**Records for processing**
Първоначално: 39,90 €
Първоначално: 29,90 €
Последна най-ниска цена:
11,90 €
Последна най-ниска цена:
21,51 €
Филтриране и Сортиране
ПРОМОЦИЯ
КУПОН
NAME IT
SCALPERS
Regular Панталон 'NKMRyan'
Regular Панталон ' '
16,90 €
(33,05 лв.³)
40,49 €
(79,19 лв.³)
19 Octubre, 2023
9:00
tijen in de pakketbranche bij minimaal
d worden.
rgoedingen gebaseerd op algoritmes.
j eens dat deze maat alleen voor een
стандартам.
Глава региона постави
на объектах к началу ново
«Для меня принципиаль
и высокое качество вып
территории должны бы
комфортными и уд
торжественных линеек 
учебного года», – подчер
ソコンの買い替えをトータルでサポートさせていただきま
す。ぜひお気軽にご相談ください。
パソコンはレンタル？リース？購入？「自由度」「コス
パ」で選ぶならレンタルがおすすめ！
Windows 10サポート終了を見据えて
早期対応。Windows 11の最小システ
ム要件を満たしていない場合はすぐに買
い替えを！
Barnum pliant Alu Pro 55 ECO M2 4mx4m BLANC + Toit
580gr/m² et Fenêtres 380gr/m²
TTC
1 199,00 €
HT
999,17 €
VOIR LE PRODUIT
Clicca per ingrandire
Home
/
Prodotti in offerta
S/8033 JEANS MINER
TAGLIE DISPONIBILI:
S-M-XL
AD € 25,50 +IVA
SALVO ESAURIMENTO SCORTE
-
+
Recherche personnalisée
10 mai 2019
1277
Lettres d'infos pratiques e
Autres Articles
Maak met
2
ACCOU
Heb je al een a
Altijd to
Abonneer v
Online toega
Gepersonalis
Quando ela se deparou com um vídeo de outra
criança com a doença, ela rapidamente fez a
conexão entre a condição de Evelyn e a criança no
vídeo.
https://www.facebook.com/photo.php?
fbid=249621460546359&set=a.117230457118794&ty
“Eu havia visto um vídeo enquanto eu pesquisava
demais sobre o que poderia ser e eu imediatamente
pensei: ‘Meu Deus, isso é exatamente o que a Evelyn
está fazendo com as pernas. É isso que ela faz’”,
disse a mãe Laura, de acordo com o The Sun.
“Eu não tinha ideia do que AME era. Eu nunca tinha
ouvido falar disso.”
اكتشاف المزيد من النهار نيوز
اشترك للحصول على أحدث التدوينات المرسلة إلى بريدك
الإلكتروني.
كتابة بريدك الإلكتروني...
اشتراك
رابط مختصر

**Work item**
Read through the entries and copy each line in which "Панталон" appears.

**Result below**
Regular Панталон 'NKMRyan'
Regular Панталон ' '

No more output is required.